Pour sa part, l’Agence nationale de sécurité du médicament et des produits de santé (ANSM) a créé en janvier un comité scientifique « Phagothérapie » temporaire. Il est chargé de statuer sur des situations cliniques justifiant une mise à disposition rapide dans le cadre d’une autorisation temporaire d’utilisation (ATU) nominative ou d’essais cliniques. Ce comité scientifique doit notamment statuer sur le cas d’une enfant de 13 ans en impasse thérapeutique. Elle souffre d’infections à répétition sur malformations génito-urinaires et a déjà perdu un rein. La souche de colibacille est sensible mais l’enfant est allergique aux bêtalactamines, et les aminosides ont une toxicité rénale. La souche est testée avec le cocktail de bactériophages utilisé dans Phagoburn.
L’ANSM avait accordé une première ATU en novembre 2015 pour un grand brûlé pris en charge par l’équipe de Phagoburn. Pour le Dr Patrick Jault, de l’hôpital Percy de Clamart (Hauts-de-Seine), « cet essai a le mérite d’avoir transformé les phages en médicaments selon les standards de la bioproduction en un temps record ». Selon lui, l’application topique sur des brûlures infectées n’est pas une fin en soi, mais un bon modèle qui a permis de convaincre plus facilement les agences de santé du peu de passage systémique. Beaucoup de difficultés ont retardé l’inclusion des patients (15 en 6 mois), mais l’essai se termine fin mai. Avec certainement assez de données pour se comparer au produit de référence (Flammazine) et montrer les propriétés bactéricides des bactériophages…
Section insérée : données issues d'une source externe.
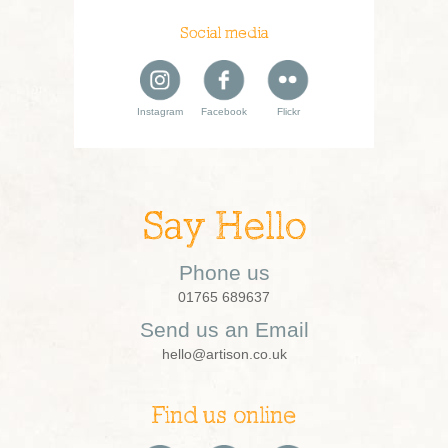
Social media
Instagram
Facebook
Flickr
Say Hello
Phone us
01765 689637
Send us an Email
hello@artison.co.uk
Find us online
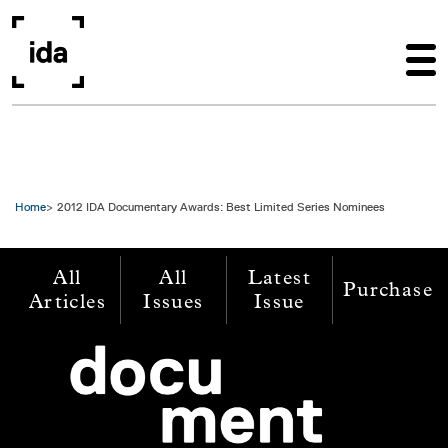
Skip to main content
Home
2012 IDA Documentary Awards: Best Limited Series Nominees
All
All
Latest
Purchase
Articles
Issues
Issue
Image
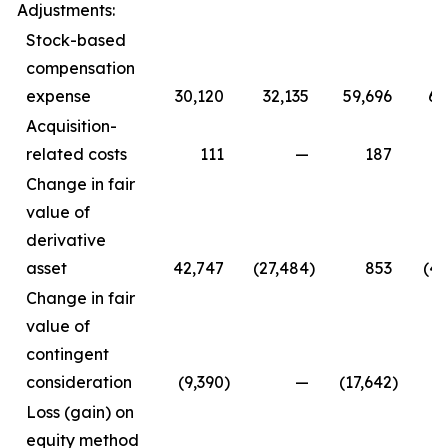
Adjustments:
Stock-based
compensation
expense
30,120
32,135
59,696
64
Acquisition-
related costs
111
—
187
Change in fair
value of
derivative
asset
42,747
(27,484
)
853
(47
Change in fair
value of
contingent
consideration
(9,390
)
—
(17,642
)
Loss (gain) on
equity method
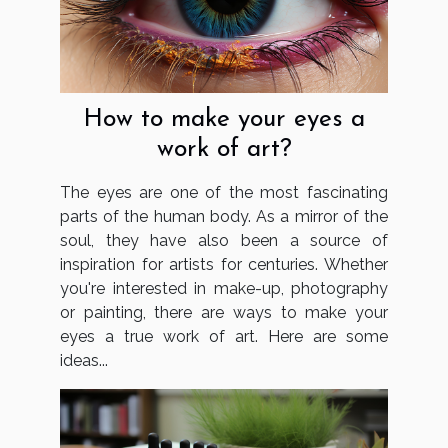
How to make your eyes a
work of art?
The eyes are one of the most fascinating
parts of the human body. As a mirror of the
soul, they have also been a source of
inspiration for artists for centuries. Whether
you're interested in make-up, photography
or painting, there are ways to make your
eyes a true work of art. Here are some
ideas...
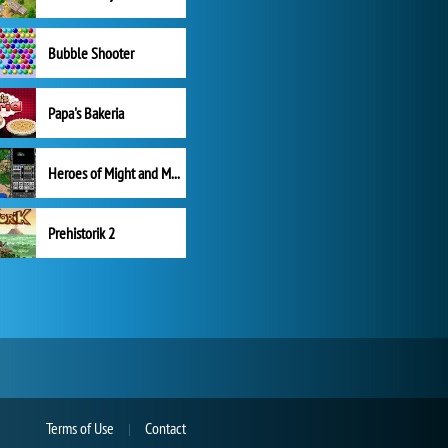
Bubble Shooter
Papa's Bakeria
Heroes of Might and Magic II
Prehistorik 2
Terms of Use
Contact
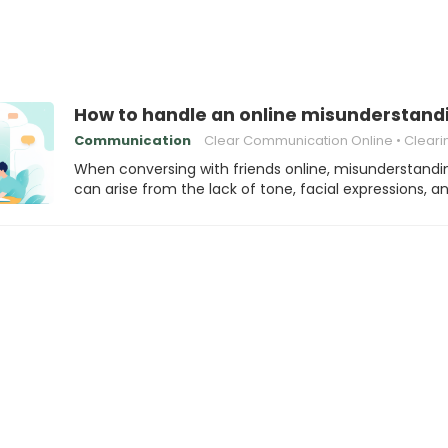
How to handle an online misunderstandi
Communication
Clear Communication Online
Clearing Up Misund
When conversing with friends online, misunderstandi
can arise from the lack of tone, facial expressions, a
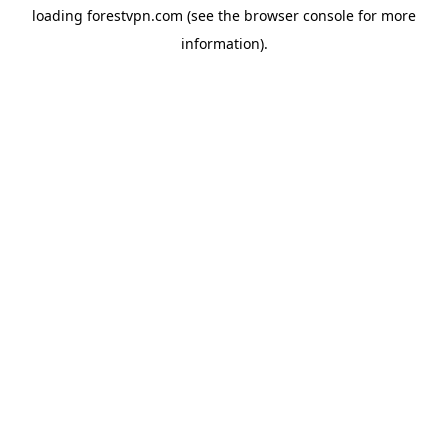
loading
forestvpn.com
(see the
browser console
for more
information).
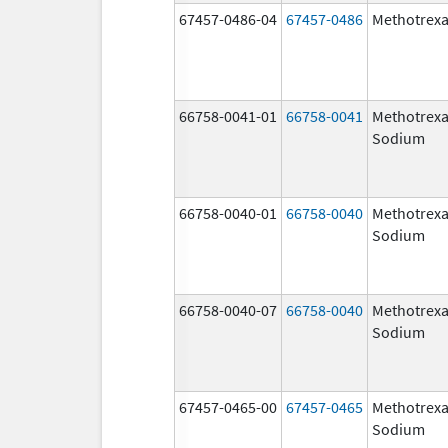
67457-0486-04
67457-0486
Methotrexa
66758-0041-01
66758-0041
Methotrexa
Sodium
66758-0040-01
66758-0040
Methotrexa
Sodium
66758-0040-07
66758-0040
Methotrexa
Sodium
67457-0465-00
67457-0465
Methotrexa
Sodium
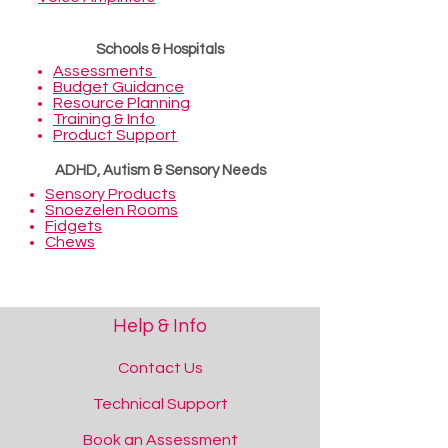
Schools & Hospitals
Assessments
Budget Guidance
Resource Planning
Training & Info
Product Support
ADHD, Autism & Sensory Needs
Sensory Products
Snoezelen Rooms
Fidgets
Chews
Help & Info
Contact Us
Technical Support
Book an Assessment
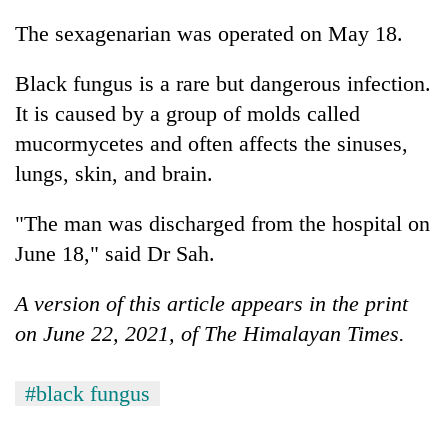
The sexagenarian was operated on May 18.
Black fungus is a rare but dangerous infection.
It is caused by a group of molds called
mucormycetes and often affects the sinuses,
lungs, skin, and brain.
"The man was discharged from the hospital on
June 18," said Dr Sah.
A version of this article appears in the print
on June 22, 2021, of The Himalayan Times.
#black fungus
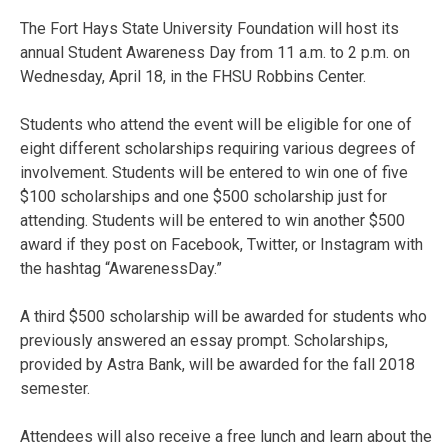
The Fort Hays State University Foundation will host its
annual Student Awareness Day from 11 a.m. to 2 p.m. on
Wednesday, April 18, in the FHSU Robbins Center.
Students who attend the event will be eligible for one of
eight different scholarships requiring various degrees of
involvement. Students will be entered to win one of five
$100 scholarships and one $500 scholarship just for
attending. Students will be entered to win another $500
award if they post on Facebook, Twitter, or Instagram with
the hashtag “AwarenessDay.”
A third $500 scholarship will be awarded for students who
previously answered an essay prompt. Scholarships,
provided by Astra Bank, will be awarded for the fall 2018
semester.
Attendees will also receive a free lunch and learn about the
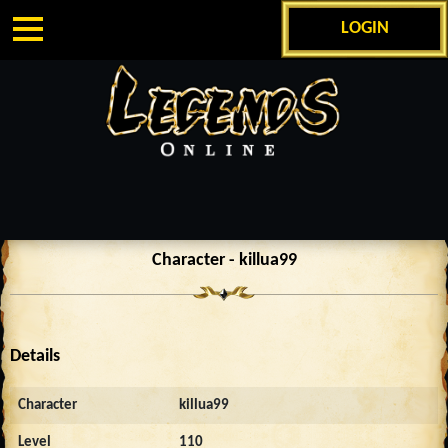
LOGIN
Character - killua99
Details
Character
killua99
Level
110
Dr DUBLANCHET, L’AGENT DE LA PHAGO
Si la phagothérapie refait parler, on le doit beaucoup au Dr Alain Dublanchet. Médecin biologiste et infectiologue, ex-chef de service à l’hôpital de Villeneuve-Saint-Georges, il rapporta de ses séjours fréquents en Europe de l’Est les fameux bactériophages, achetés dans des pharmacies moscovites ou géorgiennes.
Le Dr Alain Dublanchet affirme que toutes les infections qu’il a traitées ont été jugulées en 8 à 10 jours sans connaître aucun échec. On ne demande qu’à le croire.
EN RÉSUMÉ
• La phagothérapie repose sur l’utilisation de virus qui infectent les bactéries.
• La méthode n’est plus utilisée en France mais l’est toujours dans des pays de l’Est.
• Le projet Phagoburn étudie l’intérêt des bactériophages chez des grands brûlés.
• L’ANSM a créé un comité scientifique temporaire « Phagothérapie ».